A Guide to an Amicable Divorce

About Me

A Guide to an Amicable Divorce

When I got divorced, it went off without a hitch. When my friends heard how easy it was, they were shocked. None of the people they knew had experienced the same easy separation I had. It was not problems with their spouses that was the issue. It was the attorneys. After talking to a few more people and my divorce attorney, I created this blog. I want to help others who are going through the divorce process understand their options. I also want people to realize that there are good attorneys who are committed to getting what is best for their clients.


Filing For Chapter 7 Bankruptcy? This Is What You Need To Know

If you're tired of getting non-stop calls from creditors or are worried your bank accounts may get levied, it may be time to consider filing for a Chapter 7 bankruptcy. This type of bankruptcy discharges most of your unsecured debt and is more common than a Chapter 13 bankruptcy. Of course, you will want to talk to a Chapter 7 bankruptcy lawyer first to understand if this is the right choice for you and get guidance on how to approach the process. Continue reading to learn more. 

Qualification for Chapter 7 Bankruptcy

To qualify for this type of bankruptcy, you must first pass a bankruptcy means test. This test examines your financial records, including expenses, income, and secured and unsecured debt in order to assess if your disposable income is below your state's median income. 

Again, you need to complete a course in credit counseling with approved credit counselors and another one in financial education to learn how to best manage your finances. Under new Chapter 7 bankruptcy laws, if you're not approved for Chapter 7 bankruptcy, you have to wait for eight years before filing again. 

What Debts Can Chapter 7 Bankruptcy Discharge?

Generally, you can discharge various types of debts with Chapter 7 bankruptcy, including credit card debts, personal loans, medical bills, income tax debt, and uninsured car accident judgments, among several others. If you have any of these debts, it's important to talk to a Chapter 7 bankruptcy lawyer to understand the effects of filing for bankruptcy. 

Unfortunately, some forms of debt cannot be eliminated by this bankruptcy type. These include tax liens, child support, court fees and penalties, alimony, and personal injury debts resulting from accidents in which you were intoxicated. 

How Long Will It Take for Chapter 7 Bankruptcy to be Discharged?

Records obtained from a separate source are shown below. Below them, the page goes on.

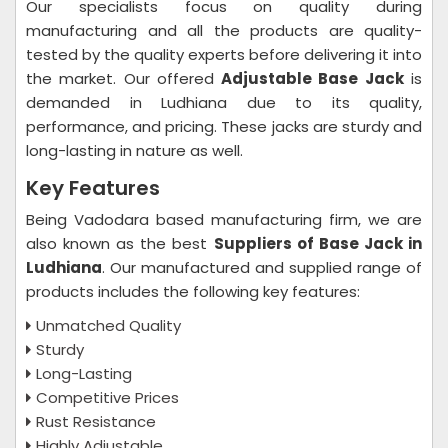
Our specialists focus on quality during
manufacturing and all the products are quality-
tested by the quality experts before delivering it into
the market. Our offered
Adjustable Base Jack
is
demanded in Ludhiana due to its quality,
performance, and pricing. These jacks are sturdy and
long-lasting in nature as well.
Key Features
Being Vadodara based manufacturing firm, we are
also known as the best
Suppliers of Base Jack in
Ludhiana
. Our manufactured and supplied range of
products includes the following key features:
Unmatched Quality
Sturdy
Long-Lasting
Competitive Prices
Rust Resistance
Highly Adjustable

Typically, it takes about 90 days from the day you file a Chapter 7 bankruptcy to the discharge. After 21 to 40 days from the day of the petition, you will be required to attend a hearing by a United States Trustee. About 60 days after the hearing, a Notice of Discharge of Hearing will be sent to you. 

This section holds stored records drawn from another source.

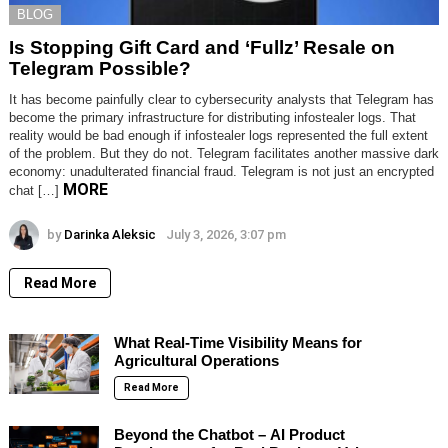
BLOG
Is Stopping Gift Card and ‘Fullz’ Resale on
Telegram Possible?
It has become painfully clear to cybersecurity analysts that Telegram has
become the primary infrastructure for distributing infostealer logs. That
reality would be bad enough if infostealer logs represented the full extent
of the problem. But they do not. Telegram facilitates another massive dark
economy: unadulterated financial fraud. Telegram is not just an encrypted
MORE
chat […]
by
Darinka Aleksic
July 3, 2026, 3:07 pm
Read More
What Real-Time Visibility Means for
Agricultural Operations
Read More
Beyond the Chatbot – AI Product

If you're handling a bankruptcy case for the first time, chances are you don't know what to expect from the hearing. Hence, talk to your bankruptcy attorney for legal advice and representation if need be.  

Will You Lose Everything After Filing for Chapter 7 Bankruptcy?

You may be wary of losing all your possessions after filing for Chapter 7 bankruptcy. But you can relax. Most Chapter 7 filings are classified as "no asset cases" by trustees. This means nothing you own is enough to be sold to pay off the creditors. Hence, you will still be able to retain many of your possessions.